「日本に財政破綻はない」という人が挙げる3つの根拠

近年、日本の財政破綻はないという主張が、たくさんの有識者によって語られている。これほど海外に破綻事例があるのだから、日本は絶対に破綻しないという主張は、「日本は例外だ」という理屈でしかない。日本政府がどんなに財政赤字を増やしても、いつでも破綻しないという見解は、非常にラディカルに聞こえる。

ただ、そうした主張は、その具体的論拠よりも、今までも大丈夫だから、今後も問題なしという理屈のように聞こえる。それは帰納法である。昨日まで健康だったから、明日以降も健康だという理屈だ。最近、流行している行動経済学では、正常性バイアスという。何も異常なことは起こっておらず、常に正常が続くと思い込む。これは、今後の変化を過小評価する心理になる。

「日本に国家破綻はない」は本当か? 国家破綻が毎回、「今回は違います」と言われてやってくる理由_2

筆者は国家の債務問題を、心理バイアスに囚とらわれず、地球環境問題と同じように、放っておけば必ず危機が来るからと、合理的に危機管理すべきだと考える。そのために、財政赤字の何が問題なのかを読み解きたい。

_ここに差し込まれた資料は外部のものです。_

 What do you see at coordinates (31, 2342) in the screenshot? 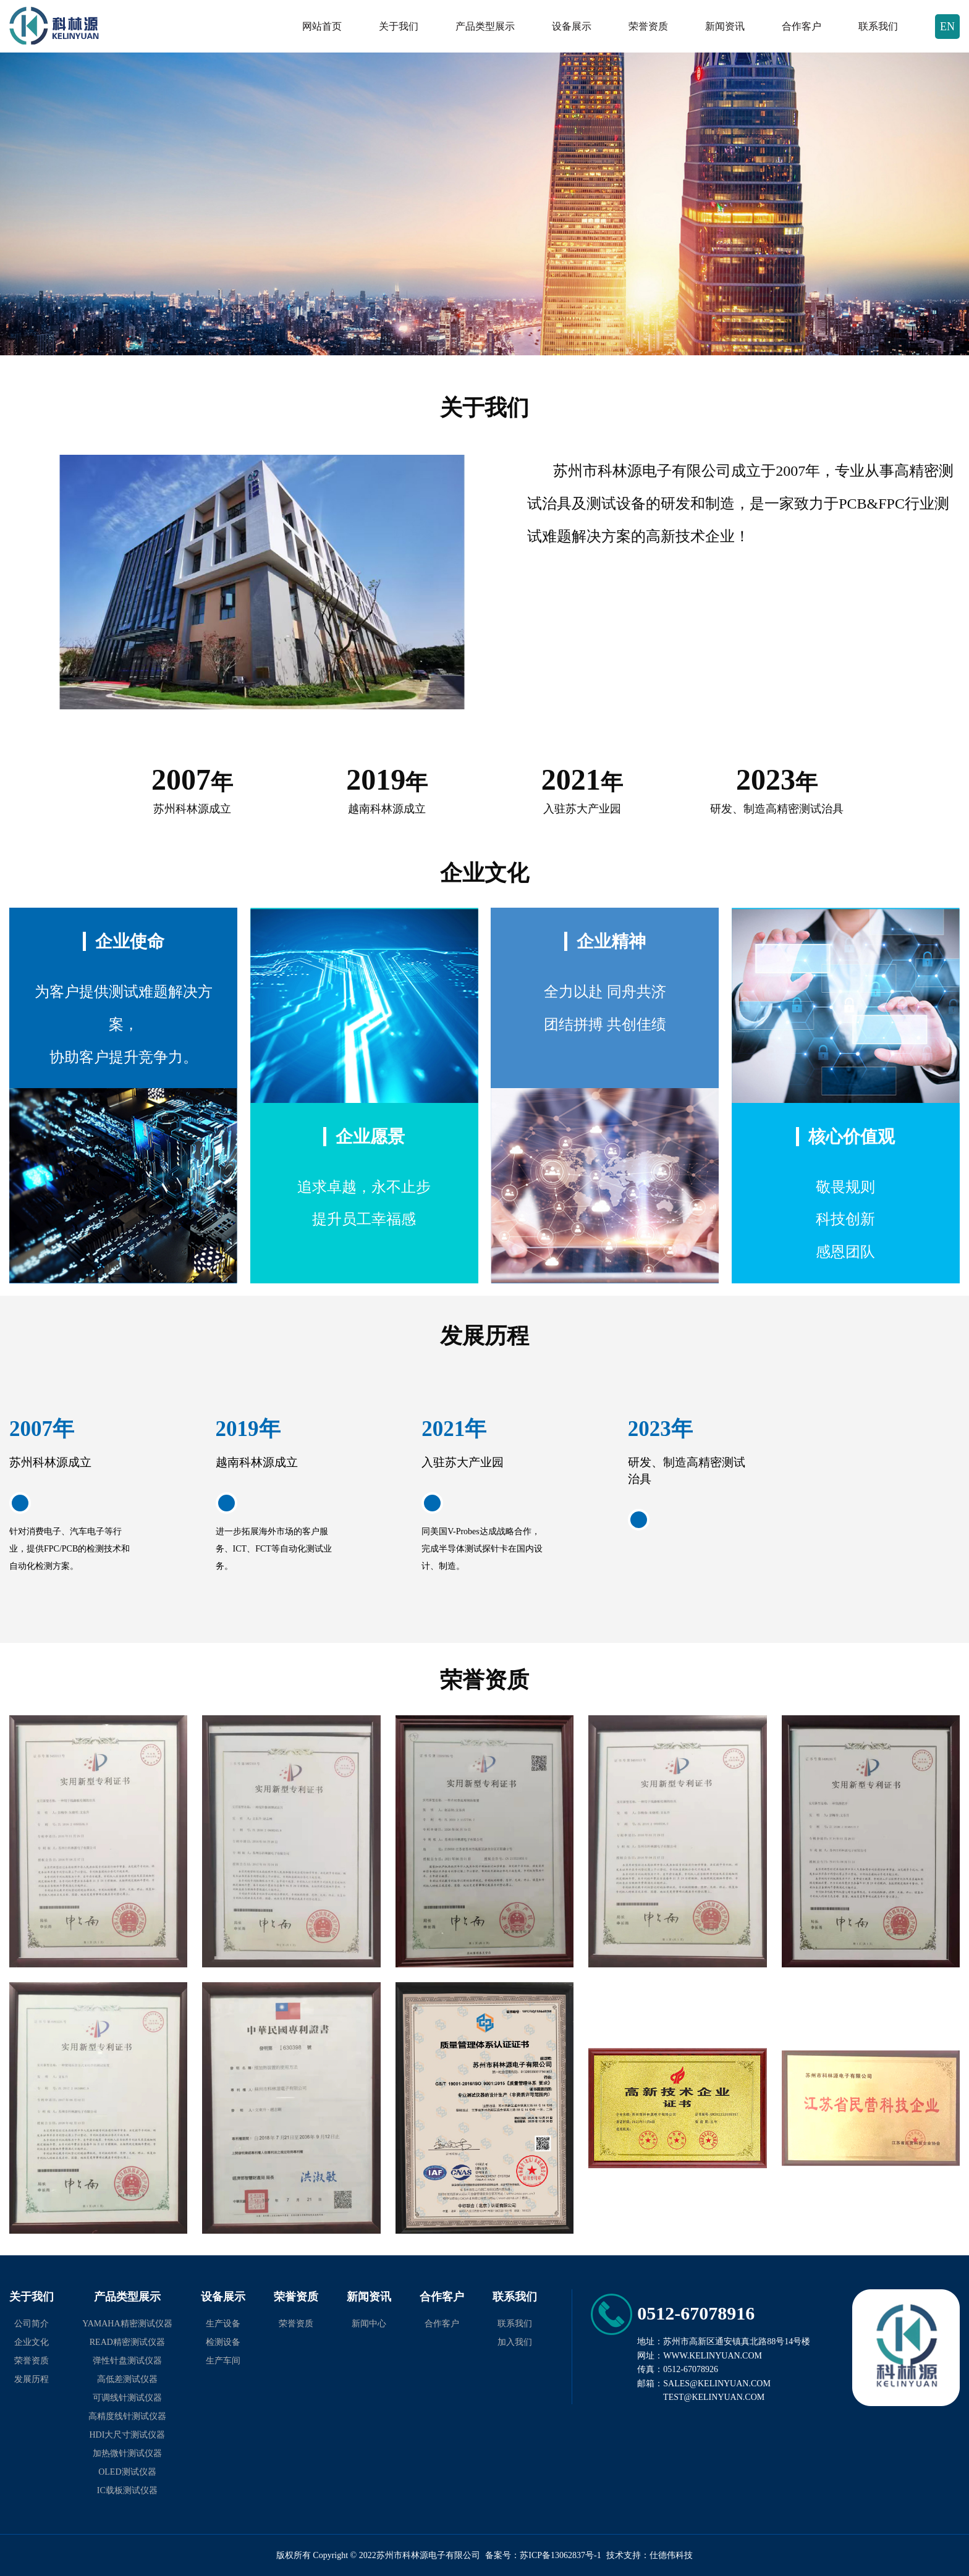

「日本は例外だ」から、財政不安は来ない根拠として挙げられている理屈は、大別すると次の三つに分類できそうだ。

① 国内貯蓄による国債消化
どんなに財政赤字を増やしても、日本には豊富な国内貯蓄(家計+企業)がある。さらに、経常黒字(=貿易サービス収支+所得収支の黒字)があり、国家の金融資産は増え続けている。だから、政府の資金調達を国内資金で受け止められる。

② 資産・負債バランス説
政府の歳出増は同時に、預金を生み出す。だから、新規国債発行=歳出純増=預金増加で常にバランスする。だから、自国通貨建てで国債発行をする限り、円資金は国内で回る。その結果、政府は資金調達が行き詰まることはない。

③ 日銀の無制限ファイナンス
日銀は、政府が新発で募集した国債以外の既発債を買い取っている。いざとなれば、財政ファイナンスとして禁じられている新発国債まで全額買い取れば、市場を通さずに資金供給ができる。日銀ファイナンスでは、日銀が無制限に資金供給すれば、財政破綻はない。

筆者が見るところ、この三つの根拠か、その変形の理論によって、日本で財政不安が顕在化しないという主張が展開されている。それらの主張をまとめると、「財政不倒神話」と言える。